Monday, September 9, 2013

Thinking and Writing Essay



Aralie Hoskins
Fall 2013
Thinking and Writing Essay
The Art of Breaking Bad
Breaking Bad is one of the most violent TV shows on right now. It shows everything right down to the guts. It is a gruesome story of drug dealers and the blood bath that this career makes. This is one of the few examples in media where the show actually makes violence look how gross and ugly it really is. The writers do this to show that going bad is easier than it seems, but it is not as glorified as other shows make it. It shows this by the reality of drugs, the realness of the violence, and also what it does to a family. All these attributes are portrayed in one episode called “Peekaboo.”
In this episode Jesse goes to a drug addicts house to get back the meth that the addicts stole. It was gross inside the house. The two addicts looked like they were 60 years old, but they were supposed to be around 30. The filmmakers made it that way because they want this show to be as real as possible. This is a real effect that is seldom used in media because they want to glorify the life of partying. They used it in here to show what drug addicts really look like and not those hot boys and girls they show. The writers want people to be afraid of going off the deep end or as they refer to it: breaking bad.
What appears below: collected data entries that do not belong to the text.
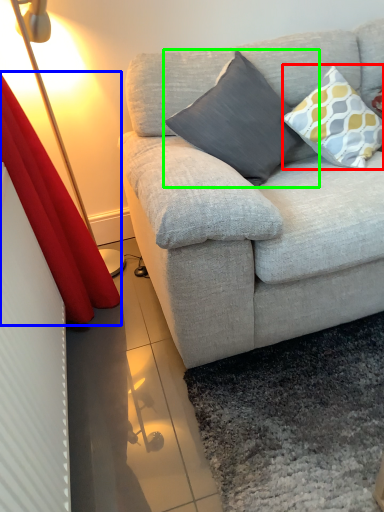 Question: Considering the real-world distances, which object is farthest from pillow (highlighted by a red box)? curtain (highlighted by a blue box) or pillow (highlighted by a green box)?

Choices:
 (A) curtain
 (B) pillow

Answer: (A) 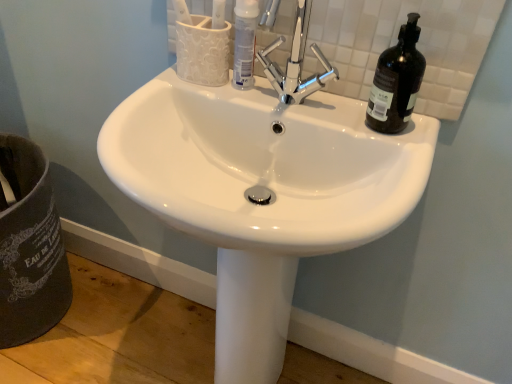 Question: Considering the relative positions of black glass bottle at upper right and white glossy tube at center in the image provided, is black glass bottle at upper right to the left of white glossy tube at center from the viewer's perspective?

Choices:
 (A) no
 (B) yes

Answer: (A)

Question: Can you confirm if black glass bottle at upper right is shorter than white glossy tube at center?

Choices:
 (A) yes
 (B) no

Answer: (B)

Question: Is black glass bottle at upper right in contact with white glossy tube at center?

Choices:
 (A) yes
 (B) no

Answer: (B)

Question: Would you say black glass bottle at upper right contains white glossy tube at center?

Choices:
 (A) no
 (B) yes

Answer: (A)

Question: From a real-world perspective, is black glass bottle at upper right beneath white glossy tube at center?

Choices:
 (A) yes
 (B) no

Answer: (B)

Question: From a real-world perspective, is black glass bottle at upper right on top of white glossy tube at center?

Choices:
 (A) yes
 (B) no

Answer: (A)

Question: Is white glossy tube at center at the back of white glossy sink at center?

Choices:
 (A) yes
 (B) no

Answer: (B)

Question: From the image's perspective, is white glossy sink at center on top of white glossy tube at center?

Choices:
 (A) yes
 (B) no

Answer: (B)

Question: From a real-world perspective, is white glossy sink at center beneath white glossy tube at center?

Choices:
 (A) yes
 (B) no

Answer: (A)

Question: Is white glossy sink at center at the right side of white glossy tube at center?

Choices:
 (A) no
 (B) yes

Answer: (A)

Question: Considering the relative sizes of white glossy sink at center and white glossy tube at center in the image provided, is white glossy sink at center taller than white glossy tube at center?

Choices:
 (A) no
 (B) yes

Answer: (B)

Question: From a real-world perspective, is white glossy sink at center over white glossy tube at center?

Choices:
 (A) yes
 (B) no

Answer: (B)

Question: From a real-world perspective, is white glossy sink at center beneath black glass bottle at upper right?

Choices:
 (A) no
 (B) yes

Answer: (B) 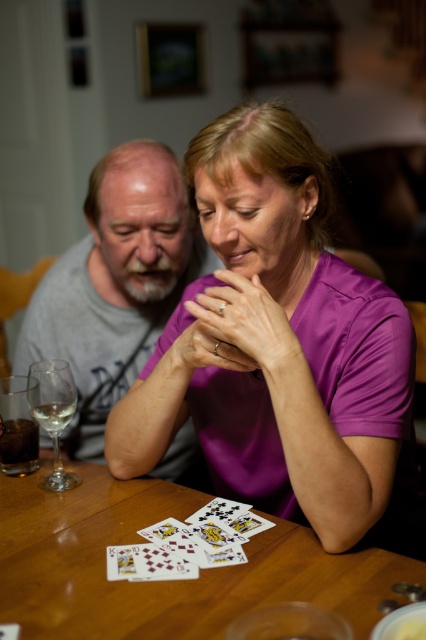 You are sitting at the table and want to reach for the point at position (83,602). Is this point closer to you than the other point at (172,540)?

Yes, the point at (83,602) is in front of the point at (172,540), so it is closer to you.

From the picture: You are a photographer standing in front of the scene. You want to take a photo of the purple satin shirt at center and the wooden table at center. Which object should you focus on if you want to capture both in the same frame without moving the camera?

The purple satin shirt at center is taller than the wooden table at center, so you should focus on the purple satin shirt at center to ensure both are in the frame.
The violence in the episode “Peekaboo” would make anybody cringe. The addict wants the meth from her husband so bad, that she drops a full metal ATM on his head. People then proceed to see his face smashed under it and the blood gushing out. It is almost too real to process for some. For me I had to look away and try not to gag. Jesse then gets up and holds her at gunpoint. Except he is not confident in his abilities, it is more the opposite where his hand is shaking and he is whimpering. He cannot handle the violence he has seen or what he might do to her. Again, the writers want to show that even if someone has gone bad, it is hard for them to deal with such things. Shooting a person is not easy, and they don’t want to make it look easy.
While all this was happening in the addict’s home, there was also a little boy in there about the age of five. Jesse still feels things like a normal human being. He sees the little boy and knows that he has been neglected. He knows that this boy is not fit to live here anymore.  It is apparent that writers wanted to show the horrors for kids and families when they are either drug dealers or drug addicts. NACOA reports, “Three of four child welfare professionals (75.7%) say that children of addicted parents are more likely to enter foster care.” Breaking Bad does a good job of representing what a little kid of drug addict parents would act like. He was reclusive and didn’t talk at all. They showed that this was not the kind of home a child would want to grow up in.
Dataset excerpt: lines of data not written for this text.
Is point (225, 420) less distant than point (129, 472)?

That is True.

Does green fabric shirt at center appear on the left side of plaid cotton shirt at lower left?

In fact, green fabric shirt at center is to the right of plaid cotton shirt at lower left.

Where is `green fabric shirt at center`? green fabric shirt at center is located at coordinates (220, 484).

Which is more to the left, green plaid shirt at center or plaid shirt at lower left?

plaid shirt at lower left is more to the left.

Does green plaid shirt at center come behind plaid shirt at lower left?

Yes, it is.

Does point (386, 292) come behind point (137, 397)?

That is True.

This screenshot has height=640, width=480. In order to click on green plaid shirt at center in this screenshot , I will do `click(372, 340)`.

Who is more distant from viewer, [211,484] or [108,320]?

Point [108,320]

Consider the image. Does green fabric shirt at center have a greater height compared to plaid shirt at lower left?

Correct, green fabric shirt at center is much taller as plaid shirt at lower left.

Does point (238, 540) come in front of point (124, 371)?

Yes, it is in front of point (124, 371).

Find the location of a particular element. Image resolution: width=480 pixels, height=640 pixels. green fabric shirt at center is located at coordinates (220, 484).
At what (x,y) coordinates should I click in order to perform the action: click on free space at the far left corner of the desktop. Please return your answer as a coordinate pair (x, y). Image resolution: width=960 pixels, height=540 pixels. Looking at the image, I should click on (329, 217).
            Now, people often say that if you watch major violence or drug abuse that it desensitizes them, but I beg-to-differ. I think that people get a thrill out of watching things like that, but with Breaking Bad it shows how real it is to be desensitized to it. People like watching it because it is an unexpected story of how someone, who no one would have thought, turns bad. Most people like an unexpected story and that is what Breaking Bad gives to people.
            Breaking Bad is a wonderful show, not only because of the great cinematic skills, but also the underlying theme of the show. In “Peekaboo” the theme is almost identical to the whole show itself: “breaking bad is easier than it seems.” They also instill in people that breaking bad is more gross and ugly than anyone would have ever thought. Not like in other movies where they commend it and people end up experimenting because they think it looks fun. Breaking Bad does everything but that. It makes you rethink your morals. It asks people what should they do in life and how to prevent getting into trouble because it is so easy to go off the deep end.